AI Platform Lead
Remote (Madrid, ES)
Tech stack
Context
Velantis Insurance is a mid-size Spanish insurer with a 60-year-old product catalogue. Customer service agents spent an average of 11 minutes per call locating the correct clause across 2,000+ policy documents stored as PDFs. The AI team was a greenfield hire: I was employee #1.
Challenge
The task was to design an AI-assisted knowledge retrieval system that could answer natural-language questions about policy coverage with source citations, in under five seconds, with accuracy high enough for agent use (we set the bar at <2% harmful hallucinations). Budget was constrained: no GPU cluster, no proprietary LLM fine-tuning.
Architectural decisions
I designed a retrieval-augmented generation (RAG) pipeline using OpenAI GPT-4 as the generation backbone and Pinecone as the vector store:
- —Document processing pipeline: Apache Airflow DAG running weekly — PDF extraction via pdfminer, chunking with sliding windows (512 tokens, 10% overlap), embedding via text-embedding-3-large, upsert to Pinecone with metadata (policy_id, effective_date, clause_ref).
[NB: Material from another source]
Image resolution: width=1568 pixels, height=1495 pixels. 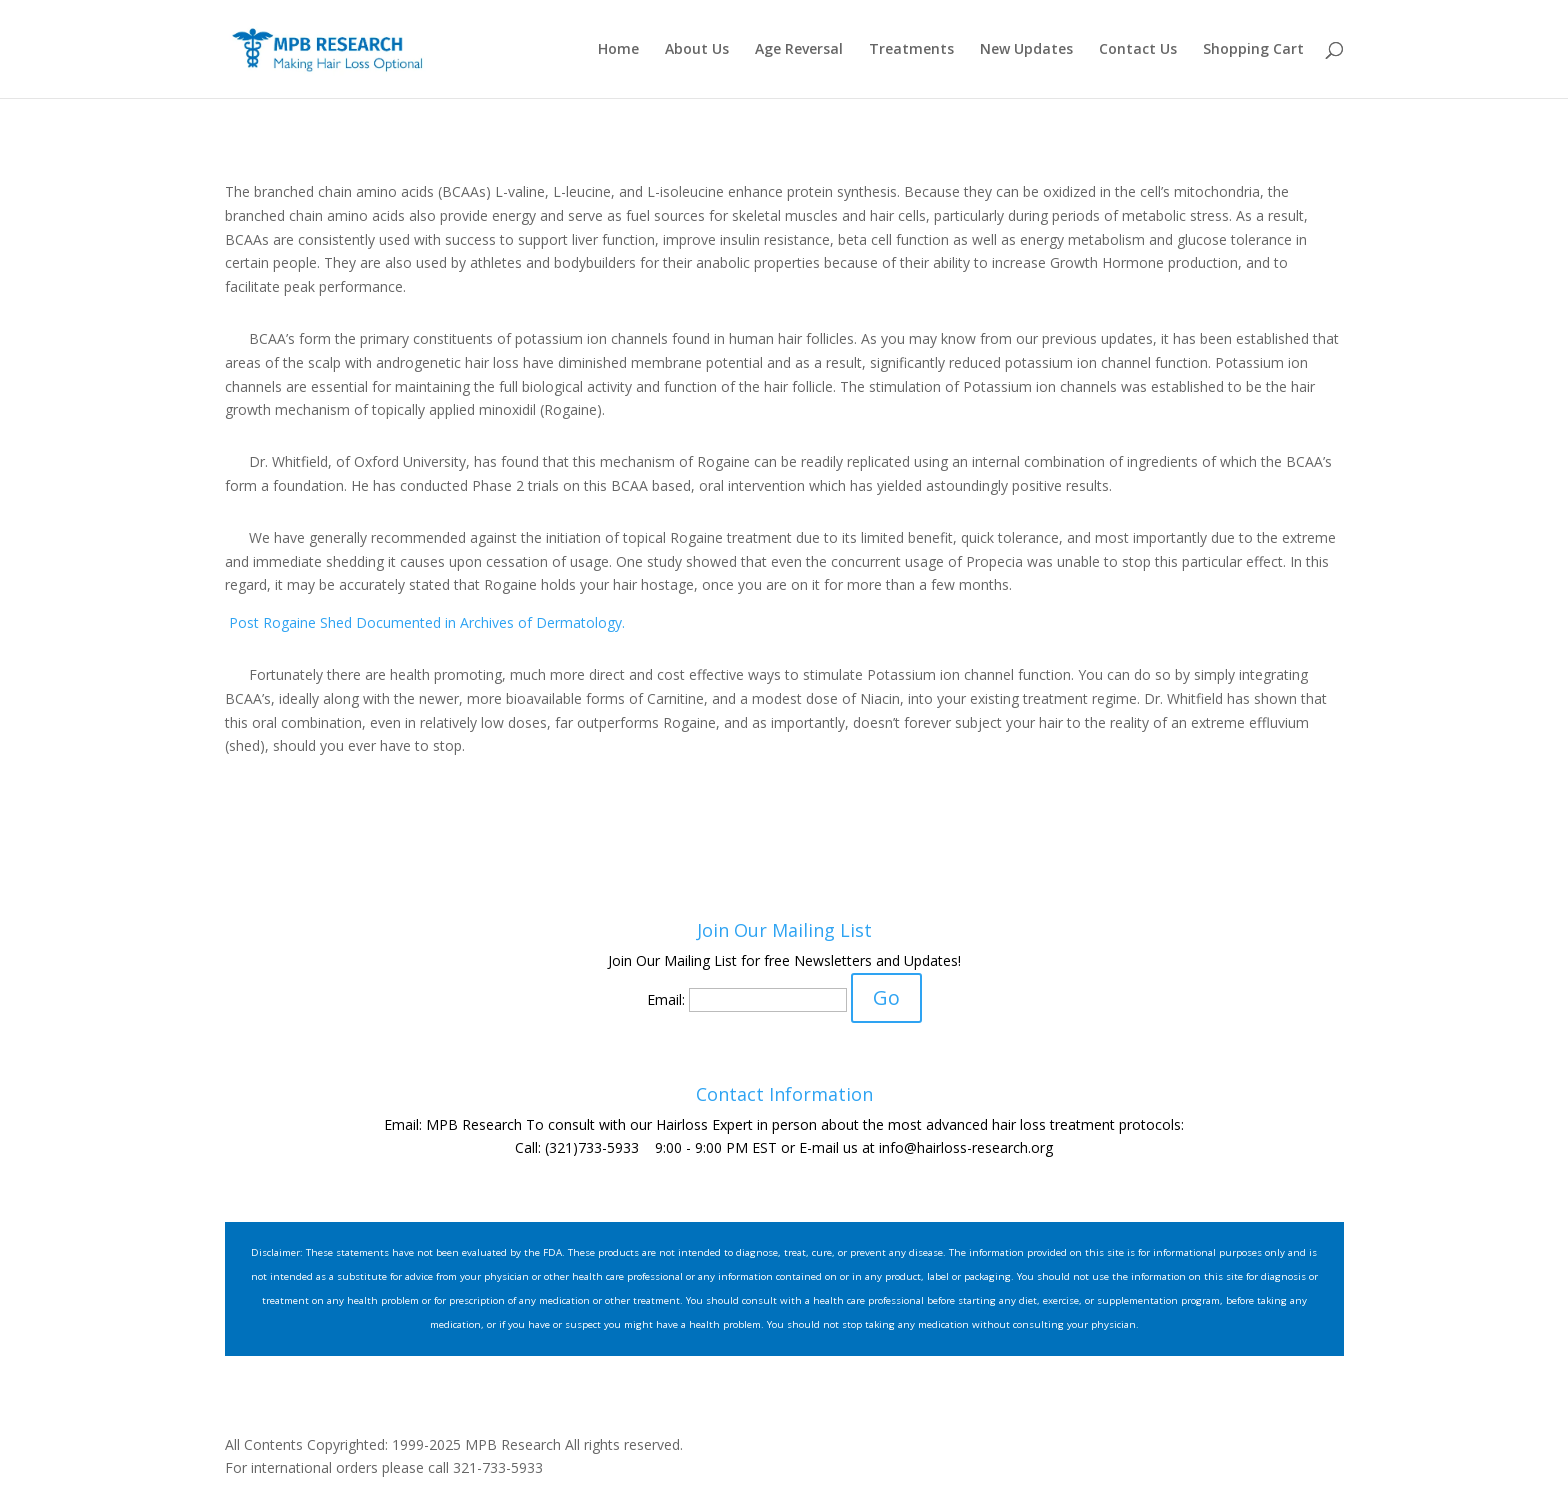 I want to click on Post Rogaine Shed Documented in Archives of Dermatology., so click(x=425, y=622).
- —Query pipeline: user query → embedding → top-8 Pinecone retrieval → re-ranking with a cross-encoder (ms-marco-MiniLM) → GPT-4 with system prompt enforcing citation format.
- —Evaluation framework: built an offline evaluation harness using a manually curated golden set of 200 QA pairs; tracked answer relevance (RAGAS), faithfulness, and context precision in MLflow. Ran on every prompt or retrieval change.
- —Guardrails: NeMo Guardrails for off-topic deflection; source citation required in every response (hallucination rate fell to 0.8%).
Outcomes
- —Average handle time: 11 minutes → 6.5 minutes (-41%).
- —Agent satisfaction score: 3.1 → 4.6 / 5.
- —Hallucination rate on golden set: 0.8% (below the 2% target).
- —System adopted by 3,000 agents across 4 contact centres within 6 months of launch.